INSTRUCTIONS FOR THE TASK: Transcribe exactly each line of the entries, from the opening line to the line with "Nutzen Sie für eine kurze", with both of those lines included.

Page-level text extractions:

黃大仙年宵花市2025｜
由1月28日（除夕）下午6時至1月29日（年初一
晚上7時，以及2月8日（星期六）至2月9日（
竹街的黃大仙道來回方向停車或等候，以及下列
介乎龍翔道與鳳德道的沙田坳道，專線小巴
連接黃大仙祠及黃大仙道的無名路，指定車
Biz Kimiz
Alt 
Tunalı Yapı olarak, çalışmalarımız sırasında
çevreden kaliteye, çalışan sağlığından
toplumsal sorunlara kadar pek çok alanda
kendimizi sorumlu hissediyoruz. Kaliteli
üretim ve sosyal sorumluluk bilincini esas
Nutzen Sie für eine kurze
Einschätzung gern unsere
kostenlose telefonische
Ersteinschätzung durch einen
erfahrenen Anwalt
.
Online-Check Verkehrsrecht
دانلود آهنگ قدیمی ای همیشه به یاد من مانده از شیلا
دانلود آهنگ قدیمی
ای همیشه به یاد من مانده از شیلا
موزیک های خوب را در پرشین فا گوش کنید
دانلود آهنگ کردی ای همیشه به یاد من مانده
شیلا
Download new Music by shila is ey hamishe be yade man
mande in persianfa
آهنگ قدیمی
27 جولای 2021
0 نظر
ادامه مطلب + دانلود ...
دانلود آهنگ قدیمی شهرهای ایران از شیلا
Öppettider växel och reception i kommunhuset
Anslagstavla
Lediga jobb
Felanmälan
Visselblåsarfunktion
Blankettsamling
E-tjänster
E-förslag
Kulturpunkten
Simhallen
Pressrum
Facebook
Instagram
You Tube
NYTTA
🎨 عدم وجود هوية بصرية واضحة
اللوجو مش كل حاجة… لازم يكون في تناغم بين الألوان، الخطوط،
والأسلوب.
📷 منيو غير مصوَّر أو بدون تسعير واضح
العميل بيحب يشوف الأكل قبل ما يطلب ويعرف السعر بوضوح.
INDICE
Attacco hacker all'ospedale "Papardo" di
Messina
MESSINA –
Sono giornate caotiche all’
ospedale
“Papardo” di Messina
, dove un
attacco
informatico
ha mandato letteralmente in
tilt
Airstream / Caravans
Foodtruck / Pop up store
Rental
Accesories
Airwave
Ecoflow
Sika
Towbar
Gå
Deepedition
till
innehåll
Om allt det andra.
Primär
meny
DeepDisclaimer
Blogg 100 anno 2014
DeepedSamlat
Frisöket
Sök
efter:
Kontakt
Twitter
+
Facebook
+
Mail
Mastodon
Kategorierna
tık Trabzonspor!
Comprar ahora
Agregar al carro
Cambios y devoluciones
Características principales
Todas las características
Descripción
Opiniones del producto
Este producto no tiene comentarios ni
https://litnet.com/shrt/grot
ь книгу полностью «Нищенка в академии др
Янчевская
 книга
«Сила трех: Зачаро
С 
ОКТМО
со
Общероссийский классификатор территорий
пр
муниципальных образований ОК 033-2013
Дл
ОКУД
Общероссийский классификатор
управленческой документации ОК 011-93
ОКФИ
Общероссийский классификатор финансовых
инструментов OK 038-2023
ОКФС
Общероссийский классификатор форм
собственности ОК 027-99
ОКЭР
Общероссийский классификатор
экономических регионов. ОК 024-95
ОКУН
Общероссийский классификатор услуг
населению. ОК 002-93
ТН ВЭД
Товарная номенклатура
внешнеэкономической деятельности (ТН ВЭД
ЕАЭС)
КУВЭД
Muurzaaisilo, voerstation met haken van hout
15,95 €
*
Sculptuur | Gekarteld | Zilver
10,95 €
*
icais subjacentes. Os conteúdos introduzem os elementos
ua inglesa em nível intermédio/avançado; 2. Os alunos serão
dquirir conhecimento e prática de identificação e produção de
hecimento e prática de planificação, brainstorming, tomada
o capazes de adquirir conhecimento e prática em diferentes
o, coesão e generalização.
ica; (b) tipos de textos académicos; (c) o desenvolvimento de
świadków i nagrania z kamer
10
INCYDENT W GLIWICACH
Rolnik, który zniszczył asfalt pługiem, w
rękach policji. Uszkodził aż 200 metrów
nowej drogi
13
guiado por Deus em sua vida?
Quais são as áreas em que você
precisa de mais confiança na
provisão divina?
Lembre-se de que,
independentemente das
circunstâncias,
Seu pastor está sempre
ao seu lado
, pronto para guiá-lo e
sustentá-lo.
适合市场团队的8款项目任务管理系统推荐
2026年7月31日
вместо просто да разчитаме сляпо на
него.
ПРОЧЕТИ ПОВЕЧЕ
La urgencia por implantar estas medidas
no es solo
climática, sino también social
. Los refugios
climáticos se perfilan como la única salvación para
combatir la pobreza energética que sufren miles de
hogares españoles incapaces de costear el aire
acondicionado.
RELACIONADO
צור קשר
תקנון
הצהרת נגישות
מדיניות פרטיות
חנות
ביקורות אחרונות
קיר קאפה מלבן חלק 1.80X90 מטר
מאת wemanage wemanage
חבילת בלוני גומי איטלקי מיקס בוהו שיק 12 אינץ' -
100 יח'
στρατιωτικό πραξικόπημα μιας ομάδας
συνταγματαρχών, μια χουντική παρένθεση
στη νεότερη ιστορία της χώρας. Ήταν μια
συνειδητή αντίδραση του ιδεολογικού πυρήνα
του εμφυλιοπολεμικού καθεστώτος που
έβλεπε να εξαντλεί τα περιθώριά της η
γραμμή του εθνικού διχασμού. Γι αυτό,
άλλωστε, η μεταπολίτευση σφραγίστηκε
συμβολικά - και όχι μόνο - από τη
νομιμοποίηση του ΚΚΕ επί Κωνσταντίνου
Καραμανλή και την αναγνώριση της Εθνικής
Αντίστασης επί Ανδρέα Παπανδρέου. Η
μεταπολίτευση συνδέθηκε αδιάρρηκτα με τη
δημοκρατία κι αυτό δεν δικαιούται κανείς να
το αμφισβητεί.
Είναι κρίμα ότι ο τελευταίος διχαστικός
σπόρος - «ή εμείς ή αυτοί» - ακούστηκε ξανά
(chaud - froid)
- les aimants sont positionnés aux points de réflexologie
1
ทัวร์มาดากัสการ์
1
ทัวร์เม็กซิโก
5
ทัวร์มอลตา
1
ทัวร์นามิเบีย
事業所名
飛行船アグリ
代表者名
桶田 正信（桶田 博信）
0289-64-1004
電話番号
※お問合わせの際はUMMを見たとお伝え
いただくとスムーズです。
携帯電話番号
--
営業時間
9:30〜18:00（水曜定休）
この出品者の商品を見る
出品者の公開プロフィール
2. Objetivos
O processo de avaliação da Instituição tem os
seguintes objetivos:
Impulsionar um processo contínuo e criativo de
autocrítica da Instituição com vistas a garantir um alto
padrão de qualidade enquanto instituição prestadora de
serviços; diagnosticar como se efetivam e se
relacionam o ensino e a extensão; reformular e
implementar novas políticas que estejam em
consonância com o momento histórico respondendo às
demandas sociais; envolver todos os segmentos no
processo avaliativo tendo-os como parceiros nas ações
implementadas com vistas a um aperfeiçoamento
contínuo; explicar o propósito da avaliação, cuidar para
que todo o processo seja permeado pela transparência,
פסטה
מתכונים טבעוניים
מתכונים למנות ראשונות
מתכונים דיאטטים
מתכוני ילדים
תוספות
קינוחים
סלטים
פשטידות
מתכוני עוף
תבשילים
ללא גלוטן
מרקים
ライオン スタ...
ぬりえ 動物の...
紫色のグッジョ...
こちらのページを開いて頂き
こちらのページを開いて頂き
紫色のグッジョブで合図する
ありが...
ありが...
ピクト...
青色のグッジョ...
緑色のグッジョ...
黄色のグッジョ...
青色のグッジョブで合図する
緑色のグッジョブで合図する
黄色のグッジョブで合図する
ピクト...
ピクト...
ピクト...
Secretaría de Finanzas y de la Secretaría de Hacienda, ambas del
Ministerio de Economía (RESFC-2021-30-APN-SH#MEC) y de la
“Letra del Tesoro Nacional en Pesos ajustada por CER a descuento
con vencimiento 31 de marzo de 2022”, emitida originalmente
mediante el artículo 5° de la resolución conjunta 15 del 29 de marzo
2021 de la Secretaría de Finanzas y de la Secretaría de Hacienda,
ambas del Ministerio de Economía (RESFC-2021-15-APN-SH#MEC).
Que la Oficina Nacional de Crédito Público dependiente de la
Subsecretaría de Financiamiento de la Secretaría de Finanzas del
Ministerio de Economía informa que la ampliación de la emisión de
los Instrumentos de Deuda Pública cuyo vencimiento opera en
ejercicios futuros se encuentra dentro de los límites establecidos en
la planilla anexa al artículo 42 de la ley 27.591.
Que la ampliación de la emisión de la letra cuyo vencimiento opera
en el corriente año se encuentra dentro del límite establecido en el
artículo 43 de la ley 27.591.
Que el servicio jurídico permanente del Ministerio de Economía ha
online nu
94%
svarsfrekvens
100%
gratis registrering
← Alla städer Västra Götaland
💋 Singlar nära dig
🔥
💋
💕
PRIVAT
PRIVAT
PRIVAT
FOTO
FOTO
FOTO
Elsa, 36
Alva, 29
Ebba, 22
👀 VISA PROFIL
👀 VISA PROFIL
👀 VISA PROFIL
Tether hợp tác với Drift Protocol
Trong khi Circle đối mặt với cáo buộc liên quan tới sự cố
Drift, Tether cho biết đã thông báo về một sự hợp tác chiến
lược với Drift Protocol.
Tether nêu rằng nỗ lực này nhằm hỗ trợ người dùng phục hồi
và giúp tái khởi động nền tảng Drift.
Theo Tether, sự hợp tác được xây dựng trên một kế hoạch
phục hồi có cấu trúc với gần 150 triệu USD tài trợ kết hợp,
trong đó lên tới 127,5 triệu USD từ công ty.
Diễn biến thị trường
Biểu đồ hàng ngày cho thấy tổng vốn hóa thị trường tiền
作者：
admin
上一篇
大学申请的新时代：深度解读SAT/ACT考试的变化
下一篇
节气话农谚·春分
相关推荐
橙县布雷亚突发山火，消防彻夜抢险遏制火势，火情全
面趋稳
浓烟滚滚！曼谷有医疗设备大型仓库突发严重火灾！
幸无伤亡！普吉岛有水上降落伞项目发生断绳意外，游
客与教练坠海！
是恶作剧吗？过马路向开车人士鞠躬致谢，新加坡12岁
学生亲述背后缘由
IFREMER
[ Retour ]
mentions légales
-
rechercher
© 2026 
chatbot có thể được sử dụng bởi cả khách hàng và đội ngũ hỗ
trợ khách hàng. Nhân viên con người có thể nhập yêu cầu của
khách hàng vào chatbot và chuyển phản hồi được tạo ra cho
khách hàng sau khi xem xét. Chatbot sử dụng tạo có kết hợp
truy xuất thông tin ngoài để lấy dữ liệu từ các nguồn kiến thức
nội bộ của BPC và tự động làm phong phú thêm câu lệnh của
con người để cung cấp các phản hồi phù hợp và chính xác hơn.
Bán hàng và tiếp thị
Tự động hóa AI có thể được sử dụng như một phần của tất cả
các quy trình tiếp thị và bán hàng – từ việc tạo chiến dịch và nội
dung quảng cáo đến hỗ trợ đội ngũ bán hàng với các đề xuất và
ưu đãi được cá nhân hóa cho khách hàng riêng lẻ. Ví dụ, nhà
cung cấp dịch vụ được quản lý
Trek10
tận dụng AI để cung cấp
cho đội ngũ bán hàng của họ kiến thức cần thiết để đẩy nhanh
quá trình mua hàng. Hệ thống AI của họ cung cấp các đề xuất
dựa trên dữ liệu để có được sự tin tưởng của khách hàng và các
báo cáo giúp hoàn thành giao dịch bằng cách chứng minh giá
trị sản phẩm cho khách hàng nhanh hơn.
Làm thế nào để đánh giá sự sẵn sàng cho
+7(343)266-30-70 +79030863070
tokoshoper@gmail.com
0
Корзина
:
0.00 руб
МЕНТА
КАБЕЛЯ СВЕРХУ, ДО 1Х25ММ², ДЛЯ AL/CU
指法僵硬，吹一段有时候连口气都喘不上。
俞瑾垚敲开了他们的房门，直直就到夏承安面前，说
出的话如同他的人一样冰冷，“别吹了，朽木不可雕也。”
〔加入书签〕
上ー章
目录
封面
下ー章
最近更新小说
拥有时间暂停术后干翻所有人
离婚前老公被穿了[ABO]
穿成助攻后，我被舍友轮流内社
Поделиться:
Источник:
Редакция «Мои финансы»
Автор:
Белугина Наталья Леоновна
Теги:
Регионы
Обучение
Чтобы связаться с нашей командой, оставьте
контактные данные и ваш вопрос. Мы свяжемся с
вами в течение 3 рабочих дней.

SOLUTION:
黃大仙年宵花市2025｜
由1月28日（除夕）下午6時至1月29日（年初一
晚上7時，以及2月8日（星期六）至2月9日（
竹街的黃大仙道來回方向停車或等候，以及下列
介乎龍翔道與鳳德道的沙田坳道，專線小巴
連接黃大仙祠及黃大仙道的無名路，指定車
Biz Kimiz
Alt 
Tunalı Yapı olarak, çalışmalarımız sırasında
çevreden kaliteye, çalışan sağlığından
toplumsal sorunlara kadar pek çok alanda
kendimizi sorumlu hissediyoruz. Kaliteli
üretim ve sosyal sorumluluk bilincini esas
Nutzen Sie für eine kurze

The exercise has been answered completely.